South Africa’s bar sales fell for the eighth consecutive month in January 2026, marking a 15.4% decline year-on-year in inflation-adjusted terms. In nominal terms, sales dropped by 10.7%.
Statistics South Africa has not provided a clear explanation for the decline, but several factors may be contributing. Stricter enforcement against drunk driving has led many to prefer drinking at home.
Alcoholic beverages in bars are also two to three times more expensive than at retail outlets. In addition, unlicensed shebeens, which are not captured in official surveys, continue to attract a portion of alcohol consumption.

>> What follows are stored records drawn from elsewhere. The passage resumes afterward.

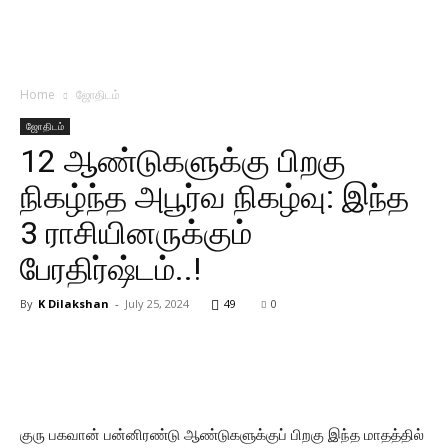
Home
ஜோதிடம்
ஜோதிடம்
12 ஆண்டுகளுக்கு பிறகு
நிகழ்ந்த அபூர்வ நிகழ்வு: இந்த
3 ராசியினருக்கும்
பேரதிர்ஷ்டம்..!
By
K Dilakshan
-
July 25, 2024
49
0
குரு பகவான் பன்னிரண்டு ஆண்டுகளுக்குப் பிறகு இந்த மாதத்தில்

Despite the ongoing fall, the pattern of bar sales remains inconsistent. For example, December, typically a peak month due to the festive season, saw a 22.8% year-on-year drop.
The last recorded increase in real bar sales occurred in May 2025, while July and August 2025 saw declines of 15.6% and 14.0% respectively.
In contrast, food sales continue to perform strongly. In January 2026, food sales rose by 7.1% year-on-year, reflecting South Africans’ and tourists’ continued appetite for dining out.
Food sales account for the largest portion of restaurant revenue, representing 87.5% of total sales, while bar sales contribute only 10.7%. Other income, such as cover charges, venue hire, and equipment rentals, makes up the remaining 1.9%.
The dominance of food sales means total revenue trends more closely mirror food rather than bar sales. Overall, 2025 saw total annual sales grow by 3.5% in real terms, recovering from a 1.7% decline in 2024.
The minor dips in food sales during February and June 2025 slightly impacted total sales, but the strong growth in food revenue helped offset the decline in bar sales.
While bars face ongoing challenges, the broader food and beverage industry continues to show resilience, providing a positive outlook for operators and investors alike.